Intervention de Nicole Belloubet

Réunion du mercredi 24 octobre 2018 à 16h40
Commission des lois constitutionnelles, de la législation et de l'administration générale de la république

Nicole Belloubet, garde des Sceaux, ministre de la Justice :

C'est un roman-fleuve que la réponse que je me prépare à apporter ! J'essaierai d'être synthétique.

Madame Louis, vous insistez sur trois points. Vous soulignez, et je vous en remercie, l'effort budgétaire important. Vous abordez ensuite la question de la transformation numérique. Je redis ce que j'ai déjà eu l'occasion d'indiquer tout à l'heure, nous sommes extrêmement arc-boutés sur ce que je considère être une question de crédibilité pour la réforme de la justice – vraiment une question de crédibilité. Cela se traduira notamment par trois éléments importants : le portail du SAUJ, qui permettra de répondre aux questions du justiciable lorsqu'il vient voir un greffier ; le portail du justiciable, qui permettra à tous les justiciables d'avoir accès à leurs procédures en ligne ; le portail des juridictions, qui correspond à la dématérialisation complète d'une procédure – et qui ne pourra bien sûr se mettre en place que de manière progressive. Pour moi, c'est vraiment une question de crédibilité. De manière très emblématique, la dématérialisation du B3 constitue en quelque sorte une première pierre, symbolique et efficace, de cette volonté.

Vous m'interrogez ensuite sur les CEF et soulignez l'exemple de celui de Marseille que vous êtes allée voir et à propos duquel vous considérez que le travail accompli est très positif. Nous avons, en effet, beaucoup repensé le travail conduit par les CEF à la suite des différents dysfonctionnements mis en lumière par les rapports de la Contrôleure générale des lieux de privation de liberté ou de notre propre inspection. Je pense que le modèle que nous construisons, qui est un modèle plus adapté, plus progressif et très pluridisciplinaire, nous permettra de prendre en charge correctement les jeunes qui y sont affectés. Mon idée, pour les jeunes mineurs délinquants en difficulté, est de proposer une pluralité de réponses. Je le redis ici, il existe une vraie détention et, comme je l'ai indiqué tout à l'heure dans l'hémicycle, près de 900 mineurs sont actuellement en prison. Il existe aussi des CEF – 51 à ce jour et 71 en 2022 – ainsi que des mesures d'accueil de jour ou encore l'accueil dans les familles. Cette palette nous permet de répondre aux différentes spécificités. S'agissant des nouveaux CEF, nous avons lancé un appel à projets au mois de juillet dernier et les procédures sont en cours au moment où je vous parle.
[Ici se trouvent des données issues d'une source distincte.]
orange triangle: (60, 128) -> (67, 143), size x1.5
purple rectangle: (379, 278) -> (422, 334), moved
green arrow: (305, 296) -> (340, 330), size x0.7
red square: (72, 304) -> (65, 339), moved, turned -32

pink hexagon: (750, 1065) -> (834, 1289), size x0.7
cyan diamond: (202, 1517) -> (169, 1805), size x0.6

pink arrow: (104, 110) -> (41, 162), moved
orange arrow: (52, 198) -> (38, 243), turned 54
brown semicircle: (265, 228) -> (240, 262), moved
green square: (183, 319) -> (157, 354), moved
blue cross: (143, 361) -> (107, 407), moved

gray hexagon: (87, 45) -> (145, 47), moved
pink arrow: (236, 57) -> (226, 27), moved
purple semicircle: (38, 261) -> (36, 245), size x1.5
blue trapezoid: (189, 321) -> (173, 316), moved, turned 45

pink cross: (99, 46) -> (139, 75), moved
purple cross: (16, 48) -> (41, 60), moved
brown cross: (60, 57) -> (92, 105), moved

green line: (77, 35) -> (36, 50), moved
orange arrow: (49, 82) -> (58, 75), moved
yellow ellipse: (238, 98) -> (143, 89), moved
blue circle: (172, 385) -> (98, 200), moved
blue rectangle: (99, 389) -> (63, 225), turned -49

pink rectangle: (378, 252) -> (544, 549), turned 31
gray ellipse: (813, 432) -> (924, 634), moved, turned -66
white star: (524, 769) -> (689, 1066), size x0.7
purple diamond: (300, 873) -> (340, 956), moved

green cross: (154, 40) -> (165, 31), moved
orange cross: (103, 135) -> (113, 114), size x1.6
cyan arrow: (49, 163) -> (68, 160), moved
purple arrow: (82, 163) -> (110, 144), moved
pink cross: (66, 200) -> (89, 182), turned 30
Monsieur Masson, vous m'avez interrogée sur plusieurs points, en commençant par soulever l'immense retard de cette fonction régalienne qu'est la justice. Certes, mais je ne sais pas s'il faut se contenter de dire cela, ou s'il ne vaut mieux pas, malgré tout, se réjouir du rattrapage qu'à raison de deux années consécutives je vous propose. Ce point me semble tout de même important.

Vous avez fait allusion, à l'instar de M. Stéphane Peu, à l'étude de la CEPEJ. Elle montre effectivement que, dans les pays européens, la France n'est pas bien placée. Je vous l'accorde, mais j'apporte aussi un bémol. Sans nullement contester la qualité de l'étude, je précise, d'une part, qu'il s'agit des chiffres de 2016 et que ceux de 2018 montreraient nécessairement une amélioration. D'autre part, il importe de raisonner à périmètre constant. Cette étude, par exemple, ne prend pas en compte la spécificité de la justice française qui compte des juges non professionnels – les juges des tribunaux de commerce et les juges des conseils de prud'hommes. Mon propos n'est pas polémique, mais vise simplement à observer qu'il faut comparer ce qui est comparable. En tout cas, pour ma part, je me réjouis de notre contribution à l'amélioration du fonctionnement de notre justice.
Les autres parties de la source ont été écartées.